African leaders plot Common Trade Zone

Nairobi, Thursday

Africa will be a free trade area in five years, according to the dream that African leaders will stamp in the next few days when they meet for the African Union Summit in Ethiopia.

The intention is to increase trade within Africa, to have a soft landing ground just in case Africa’s main trading economies of the United States, Europe, China and India slow down, affecting their ability to sustain commodity imports from Africa.

While this possibility was not thought much about before, the debt crisis in Europe and the financial crisis triggered by loan defaults in the US in 2008 have intensified the need for Africa to depend on her own markets to caution her economy from external shocks.

"The options for Africa are limited. The uncertainties facing Africa’s traditional export markets in Europe and the US further exacerbate the risk to the region’s development prospects if growth in the emerging market economies of China and India were to slow down significantly," said Stephen Karingi, the Director of Regional Integration in the Infrastructure and Trade Division of the UN Economic Commission for Africa.
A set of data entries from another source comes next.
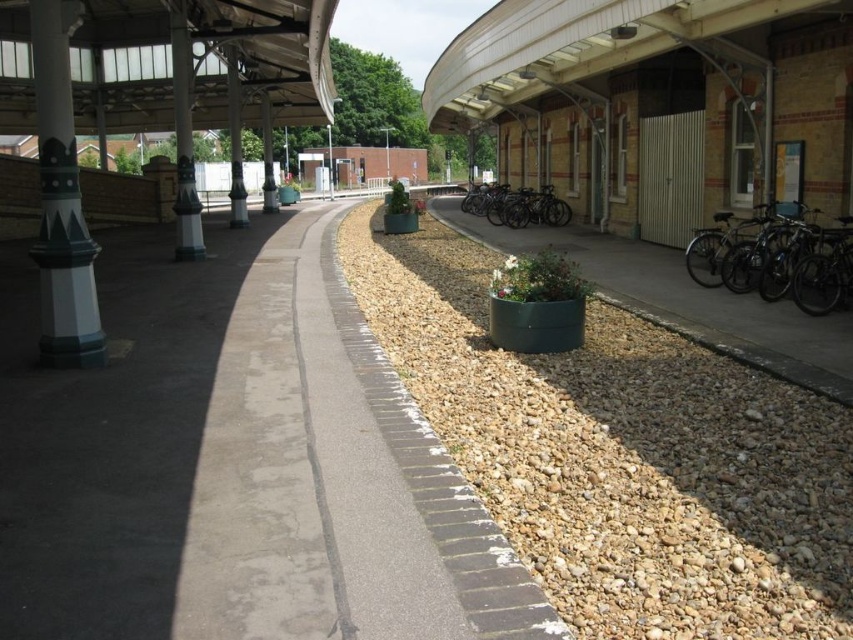 Is gray concrete pavement at center to the left of brushed metal pillar at center from the viewer's perspective?

In fact, gray concrete pavement at center is to the right of brushed metal pillar at center.

Is gray concrete pavement at center further to camera compared to brushed metal pillar at center?

No, gray concrete pavement at center is closer to the viewer.

This screenshot has width=853, height=640. What do you see at coordinates (236, 465) in the screenshot?
I see `gray concrete pavement at center` at bounding box center [236, 465].

Image resolution: width=853 pixels, height=640 pixels. I want to click on gray concrete pavement at center, so click(x=236, y=465).

Does brown gravel at center appear on the left side of green painted concrete pillar at left?

Incorrect, brown gravel at center is not on the left side of green painted concrete pillar at left.

Measure the distance between brown gravel at center and green painted concrete pillar at left.

The distance of brown gravel at center from green painted concrete pillar at left is 5.90 meters.

Is point (376, 253) farther from camera compared to point (49, 140)?

Yes, point (376, 253) is behind point (49, 140).

Where is `brown gravel at center`? This screenshot has width=853, height=640. brown gravel at center is located at coordinates (622, 454).

Does point (474, 481) come behind point (825, 268)?

No, (474, 481) is closer to viewer.

Is brown gravel at center closer to the viewer compared to shiny metallic bicycles at right?

That is True.

Who is more forward, (584, 348) or (824, 284)?

Point (584, 348)

The height and width of the screenshot is (640, 853). Identify the location of brown gravel at center. (622, 454).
In a joint briefing early this week with Professor Mwangi Kimenyi, a Senior Fellow at The Brookings Institution, they said ongoing harmonisation of trade among some of Africa’s trading blocs offers success models that the continent can replicate.

The numerous regional economic trading blocs have created severe trading barriers within Africa, in some cases making it easier to import goods from Middle East or Europe instead of the neighboring African country because of the high taxation as a result of belonging to a different trading bloc.

As a result, intra Africa trade accounts for 12 per cent of total Africa trade, a very small proportion compared to European Union’s 60 per cent trade being internal, according to recently released data by the African Development Bank.

Intra Africa trade

But this reality appears to have dawned on the continent with concerted efforts for example currently ongoing to dissolve several blocs to allow larger trading formations.

For example, negotiations are ongoing to merge Common Market for Eastern and Southern Africa (Comesa), East Africa Community and South Africa Development Community into a free trade area.

Dominique Njinkeu, a trade facilitation expert at the World Bank, said having a continent free trade area places Africa at an advantage to attract larger foreign investments.

The decision by the African Union to have a continental free trade area comes at a time when evidence is emerging that some of the major global investors are looking at Africa as their next frontier for investment.

A report released on Tuesday by the Economist Intelligence Unit said that global institutional investors intend to make their first significant step into Africa over the next five years because of the continent’s growing middle class.

The report was commissioned by fund manager Invest AD.

The report is based on a survey done on 158 senior executives at institutions such as pension and endowment funds and insurance companies.

"Many of the investors surveyed don’t have any allocations in Africa, yet looking out over the next five years, the bulk of the investors will have an allocation into Africa and about a third will have more than five per cent allocation," said Invest AD in a statement.

The marginal increase of intra-Africa trade is, however, credited with being one of the factors that saw the continent not become overly affected by the global financial crisis, enabling it to post growth ranging five to six per cent.